Add a deleted_at TIMESTAMP column (NULL = active, non-NULL = deleted). Every query that should exclude deleted records must include WHERE deleted_at IS NULL. This is the critical maintenance burden of soft delete: any query that omits the filter leaks deleted records to the caller. Enforcement strategies: application-level default scopes (Rails’ paranoia gem, Django’s soft-delete mixin), database-level row security policies (PostgreSQL RLS: CREATE POLICY on the table filtering deleted_at IS NULL), and database views (expose a view that filters deleted records; application queries the view). Views and RLS are the most reliable: the filter is enforced at the database level regardless of application code.

Advantages of Soft Delete

Recovery: accidentally deleted records can be restored (UPDATE SET deleted_at = NULL). Audit trail: deleted records remain in the database with their deletion timestamp — useful for compliance reporting and user support (“why is my order gone?”). Referential integrity: foreign keys remain valid — a deleted user’s orders still reference the user row; hard delete of the user would break order foreign keys without cascading deletes. Historical analytics: queries can include deleted records for historical analysis (what was the monthly churn rate?). Business intelligence: soft-deleted data provides complete historical context for analytics that needs to include churned customers or cancelled orders.

Disadvantages of Soft Delete

Query complexity: every query must filter deleted_at IS NULL or risk leaking deleted data. This filter can’t be forgotten. Performance: soft-deleted rows remain in indexes and table scans, consuming storage and I/O for rows that are logically gone. A users table with 10M deleted and 1M active users wastes 10x storage and index space on deleted data. Unique constraints: a unique constraint on email allows only one record with a given email — after soft-deleting a user, a new registration with the same email fails the uniqueness check. Workaround: partial unique index (CREATE UNIQUE INDEX ON users(email) WHERE deleted_at IS NULL) — only active records must be unique. GDPR: soft-deleted data is not deleted for GDPR purposes — right-to-erasure requires actual deletion, not just a deleted_at flag.

Hard Delete Use Cases

Hard delete permanently removes the row: DELETE FROM users WHERE id = 42. Use hard delete for: GDPR right-to-erasure (the regulation requires actual deletion, not a flag), ephemeral data (shopping cart items, temporary tokens — no value in retaining), compliance-constrained data (PII that must not be retained beyond a specific period), and storage-constrained scenarios where soft-deleted rows would accumulate without bound. Before hard deleting: cascade to all related records (orders, sessions, audit logs — or handle in the application), remove from search indexes (Elasticsearch), invalidate caches, and archive if historical data is needed.

Archival vs Deletion

Between soft delete (keep in primary table) and hard delete (remove permanently), archival moves data to a separate archive store. Archive the record to a cold table (archive_users) or object storage (S3 as JSON/Parquet) before deleting from the primary table. This: removes the data from active queries (performance improvement), preserves historical data for analytics and compliance, reduces primary database size and index size, and enables GDPR deletion (delete from the archive store within the right-to-erasure timeline). Archival is particularly valuable for time-series data and operational records that need 7-year compliance retention but are never queried in normal operations.

Handling Foreign Keys

Deleting a parent record when child records reference it fails with a foreign key constraint. Options: cascade delete (DELETE on parent automatically deletes children — dangerous for soft delete, destructive for hard delete), restrict (prevent deletion if children exist — safest, but requires the application to handle the constraint error), set null (set the child’s foreign key to NULL when the parent is deleted — appropriate for optional references), soft delete parent only (the foreign key remains valid; children see the parent as soft-deleted and must be designed to handle this), and orphan cleanup (a background job finds and handles orphaned children after hard deletion). Design foreign key behavior explicitly — the database default (RESTRICT) is safe but not always appropriate for the business logic.

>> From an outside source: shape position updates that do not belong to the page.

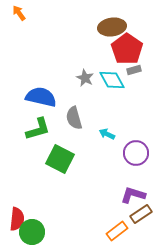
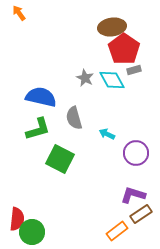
red pentagon: moved 3 px left
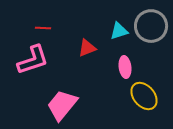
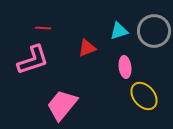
gray circle: moved 3 px right, 5 px down
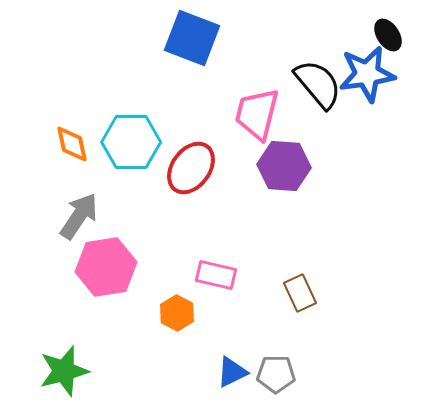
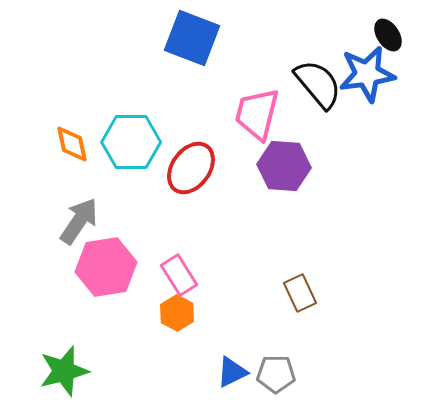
gray arrow: moved 5 px down
pink rectangle: moved 37 px left; rotated 45 degrees clockwise
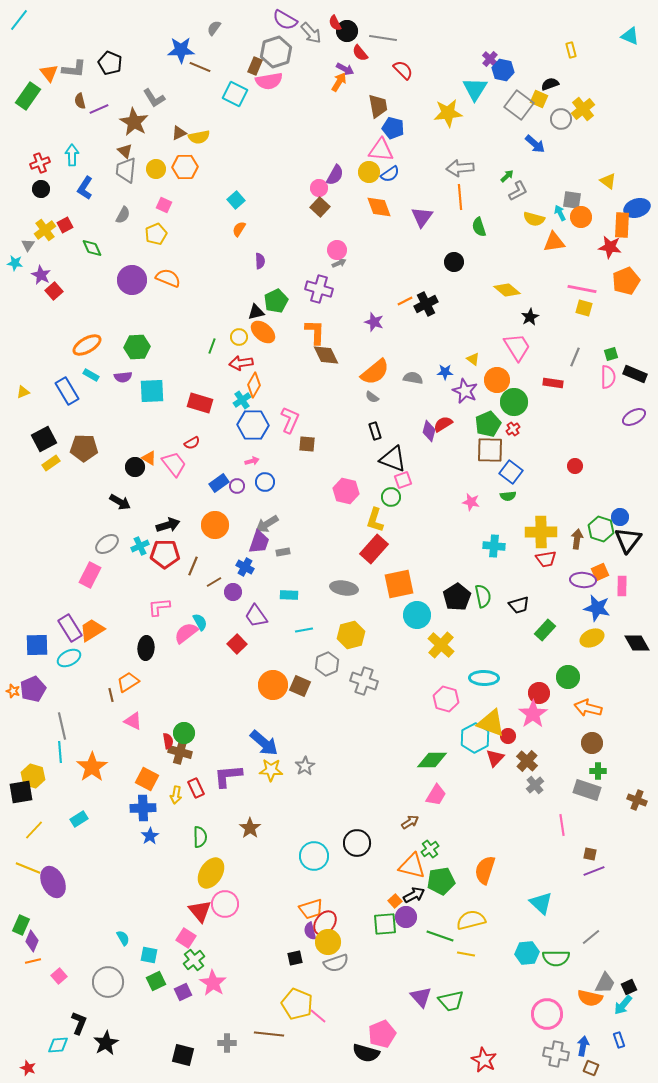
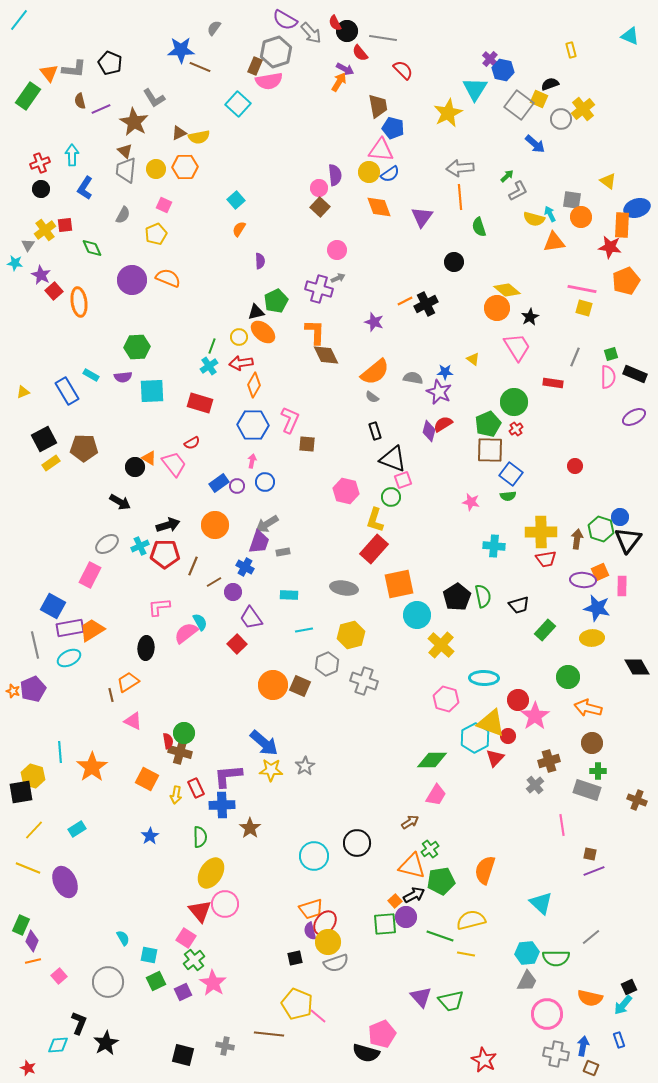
cyan square at (235, 94): moved 3 px right, 10 px down; rotated 15 degrees clockwise
purple line at (99, 109): moved 2 px right
yellow star at (448, 113): rotated 20 degrees counterclockwise
purple semicircle at (335, 175): rotated 35 degrees counterclockwise
cyan arrow at (560, 213): moved 10 px left, 1 px down
red square at (65, 225): rotated 21 degrees clockwise
gray arrow at (339, 263): moved 1 px left, 15 px down
orange ellipse at (87, 345): moved 8 px left, 43 px up; rotated 68 degrees counterclockwise
orange circle at (497, 380): moved 72 px up
purple star at (465, 391): moved 26 px left, 1 px down
cyan cross at (242, 400): moved 33 px left, 34 px up
red cross at (513, 429): moved 3 px right
pink arrow at (252, 461): rotated 64 degrees counterclockwise
blue square at (511, 472): moved 2 px down
purple trapezoid at (256, 616): moved 5 px left, 2 px down
purple rectangle at (70, 628): rotated 68 degrees counterclockwise
yellow ellipse at (592, 638): rotated 20 degrees clockwise
black diamond at (637, 643): moved 24 px down
blue square at (37, 645): moved 16 px right, 39 px up; rotated 30 degrees clockwise
red circle at (539, 693): moved 21 px left, 7 px down
pink star at (533, 714): moved 2 px right, 2 px down
gray line at (62, 726): moved 27 px left, 81 px up
brown cross at (527, 761): moved 22 px right; rotated 30 degrees clockwise
blue cross at (143, 808): moved 79 px right, 3 px up
cyan rectangle at (79, 819): moved 2 px left, 10 px down
purple ellipse at (53, 882): moved 12 px right
gray trapezoid at (605, 983): moved 78 px left, 2 px up
gray cross at (227, 1043): moved 2 px left, 3 px down; rotated 12 degrees clockwise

GDPR Compliance and the Right to Erasure

GDPR Article 17 requires deleting personal data when requested. Soft delete alone is insufficient — the data is still in the database and backups. True erasure requires: hard deleting the record from all primary tables, deleting derived records (activity logs, email archives, analytics events), anonymizing backup data within the retention period, purging from search indexes and caches, and deleting or anonymizing in third-party systems (analytics platforms, CDPs, CRMs). Track erasure requests with a status (pending → in_progress → completed) and verify completion across all data stores. Test the erasure process: restore from a backup taken after erasure and verify the data is gone. Most GDPR erasure implementations are incomplete — they delete from the primary database but miss derived datasets and backups.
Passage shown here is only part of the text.